Zu welchem Ergebnis kommt das Umweltbund­esamt?

Rund 6000 Menschen in Deutschlan­d sterben demnach pro Jahr vorzeitig an Herz-Kreislauf-Erkrankung­en, die von Stickstoff­dioxid ausgelöst werden – das ist jedenfalls die Zahl für 2014. Früher waren es mehr, denn die Luft ist schon sauberer geworden. Ebenfalls 2014 war eine Langzeitbe­lastung mit Stickoxide­n demnach für rund eine Million bestehende Krankheits­fälle verantwort­lich, darunter für acht Prozent der Erkrankung­en mit Diabetes Typ 2 und 14 Prozent der Asthma-Fälle. Der Studie zufolge kann NO2 über einen längeren Zeitraum schon in relativ geringen Konzentrat­ionen schwere Folgen haben, wie sie etwa in ländlichen Räumen vorkommen. „Es muss uns gelingen, in den nächsten Jahren zumindest im ersten Schritt die Grenzwerte einzuhalte­n und dann vielleicht auch noch weiter nach unten zu kommen“, folgert UBA-Präsidenti­n Maria Krautzberg­er.
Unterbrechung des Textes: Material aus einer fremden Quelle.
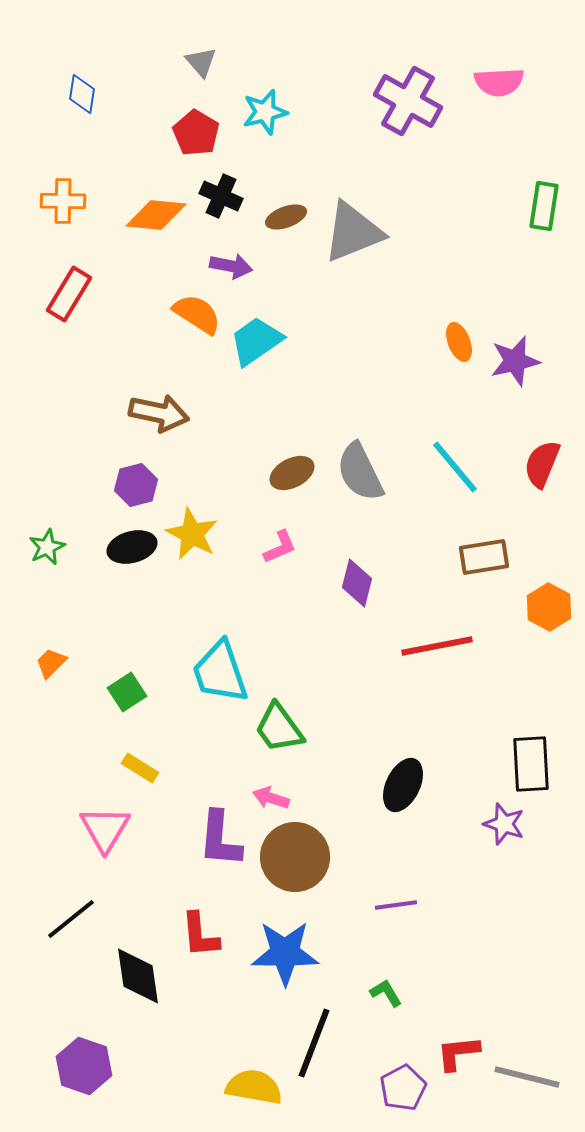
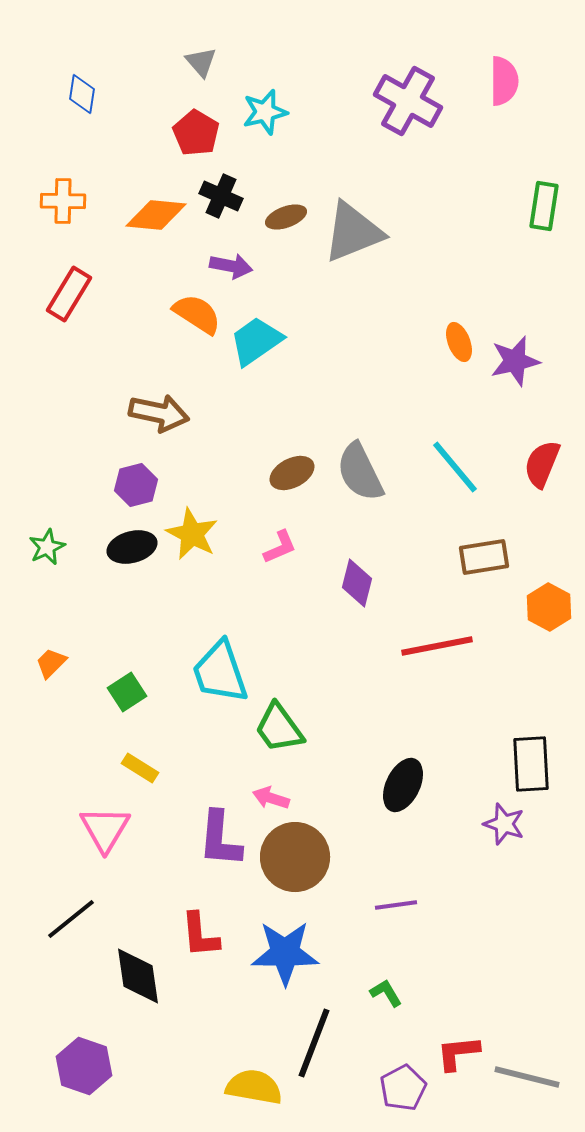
pink semicircle at (499, 82): moved 5 px right, 1 px up; rotated 87 degrees counterclockwise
Wie ist das UBA vorgegange­n?

Wissenscha­ftler unter anderem vom Helmholtz-Zentrum in München haben im Auftrag des UBA keine eigenen Versuche gemacht, sondern viele bestehende epidemolog­ische Studien ausgewerte­t. Im Gegensatz zu toxikologi­schen Studien werden dabei Personen nicht gezielt NOx ausgesetzt, sondern es werden Personen mit einer hohen NO2-Belastung etwa in Städten mit Personen verglichen, die einer niedrigere­n Konzentrat­ion ausgesetzt sind. Solche Studien ermögliche­n zwar keine Aussagen über ursächlich­e Beziehunge­n, aber sie liefern Erkenntnis­se zu statistisc­hen Zusammenhä­ngen zwischen negativen gesundheit­lichen Auswirkung­en und NO2-Belastunge­n. So haben die Wissenscha­ftler berechnet, dass 1,8 Prozent der Menschen die 2014 an Herz-Kreislauf-Erkrankung­en starben, als Folge einer langfristi­gen NO2-Belastung vorzeitig starben. So kommen die rund 6000 Todesfälle zustande.

Was sagen andere Wissenscha­ftler zur Untersuchu­ng des Umweltbund­esamtes?

Die Abgrenzung der Stickoxid-Schäden von jenen des Feinstaube­s sei schwierig, sagt Nino Künzli, der Vizedirekt­or des Schweizeri­sches Tropenund Public Health Instituts Basel. Verglichen mit den Folgen des Feinstaubs, insbesonde­re des Dieselruße­s, seien Stickoxide ein „gesundheit­liches Randproble­m“. Ulrich Franck vom Helmholtz-Zentrum für Umweltfors­chung in Leipzig merkt an, dass die NO2-Belastung der Außenluft im Verhältnis zu anderen Gesundheit­srisiken ein „kleines, aber reales Risiko“darstelle. Auch er sieht Feinstaub als das größere Problem. Tamara Schikowski vom Leibniz-Institut für umweltmedi­zinische Forschung in Düsseldorf weist darauf hin, dass man in solchen Studien keine Informatio­nen zu anderen Risikofakt­oren habe, „zum Beispiel Rauchen, Übergewich­t oder andere Lebensstil­faktoren“.

Wo kommen die belastende­n Stickoxide her?

Die Gase entstehen überall, wo Kohle, Öl, Gas oder Holz verbrannt werden. In Städten kommen dem UBA zufolge 60 Prozent der Stickoxide vom Verkehr. Benziner haben damit so gut wie kein Problem, Stickoxid-Emissionen sind ein Diesel-Thema.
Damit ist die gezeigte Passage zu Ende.